▶ WHAT IS NEEDED
Copy the records below, from the line containing "List all visible" through the last line; leave out pictures.

(Stored data entries)
/---

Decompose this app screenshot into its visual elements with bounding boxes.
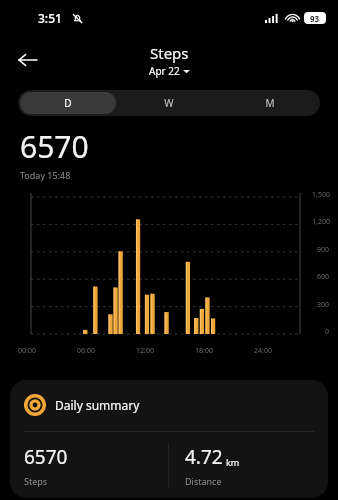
button[interactable]: Apr 22	[149, 64, 190, 78]
staticText: 18:00	[195, 346, 213, 356]
staticText: 0	[325, 327, 330, 337]
button[interactable]: W	[120, 92, 217, 114]
staticText: km	[226, 456, 240, 468]
button[interactable]: Back	[10, 42, 46, 78]
button[interactable]: Daily summary	[10, 380, 328, 498]
staticText: Steps	[150, 43, 189, 63]
staticText: 6570	[20, 126, 89, 167]
staticText: 4.72	[185, 444, 223, 470]
staticText: 600	[317, 272, 330, 282]
staticText: 1,200	[312, 217, 330, 227]
staticText: 00:00	[18, 346, 36, 356]
staticText: W	[164, 96, 174, 110]
staticText: 900	[317, 245, 330, 255]
staticText: D	[64, 96, 72, 110]
staticText: 1,500	[312, 190, 330, 200]
button[interactable]: D	[20, 92, 116, 114]
staticText: 6570	[24, 444, 68, 470]
staticText: Steps	[24, 475, 48, 487]
staticText: Distance	[185, 475, 222, 487]
staticText: 93	[310, 13, 320, 24]
staticText: 06:00	[77, 346, 95, 356]
staticText: 24:00	[254, 346, 272, 356]
staticText: Daily summary	[55, 397, 140, 413]
staticText: 12:00	[136, 346, 154, 356]
staticText: Apr 22	[149, 64, 180, 78]
staticText: M	[265, 96, 275, 110]
button[interactable]: M	[221, 92, 318, 114]
staticText: Today 15:48	[20, 169, 71, 181]
staticText: 3:51	[38, 10, 62, 26]
staticText: 300	[317, 300, 330, 310]
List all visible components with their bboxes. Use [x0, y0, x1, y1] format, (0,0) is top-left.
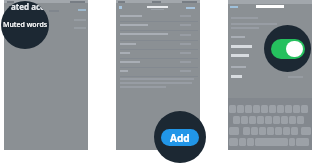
- staticText: ated acc: [8, 2, 42, 13]
- button[interactable]: Add: [161, 129, 199, 146]
- staticText: Add: [170, 131, 190, 145]
- button[interactable]: Toggle: [271, 39, 305, 59]
- button[interactable]: Muted words callout: [1, 1, 49, 49]
- staticText: Muted words: [3, 20, 48, 30]
- staticText: ated acc: [11, 1, 45, 12]
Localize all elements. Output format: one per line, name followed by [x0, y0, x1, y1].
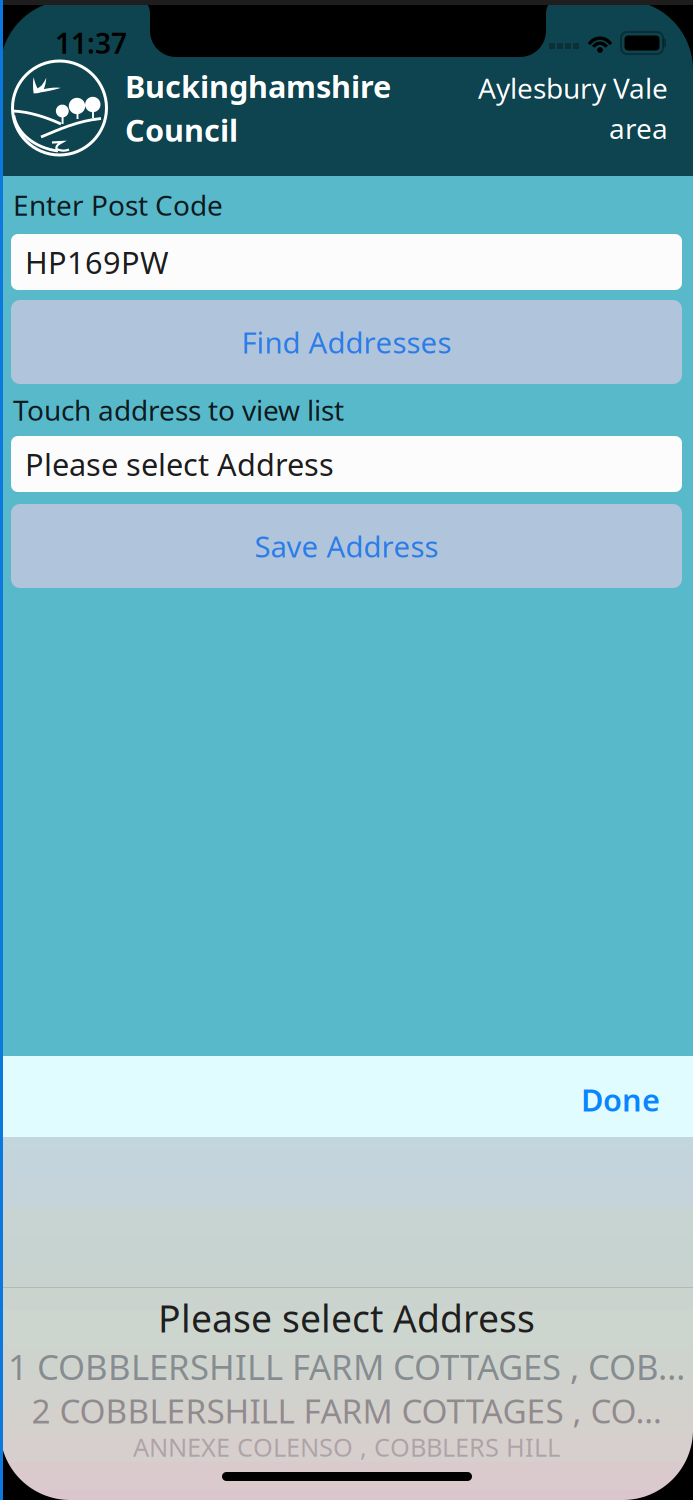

\---

▶ ANSWER FOR THE TASK
List all visible components with their bboxes. Use [x0, y0, x1, y1] format, (0,0) is top-left.
- staticText: ated acc: [8, 2, 42, 13]
- button[interactable]: Add: [161, 129, 199, 146]
- staticText: Add: [170, 131, 190, 145]
- button[interactable]: Toggle: [271, 39, 305, 59]
- button[interactable]: Muted words callout: [1, 1, 49, 49]
- staticText: Muted words: [3, 20, 48, 30]
- staticText: ated acc: [11, 1, 45, 12]
Localize all elements. Output format: one per line, name followed by [x0, y0, x1, y1].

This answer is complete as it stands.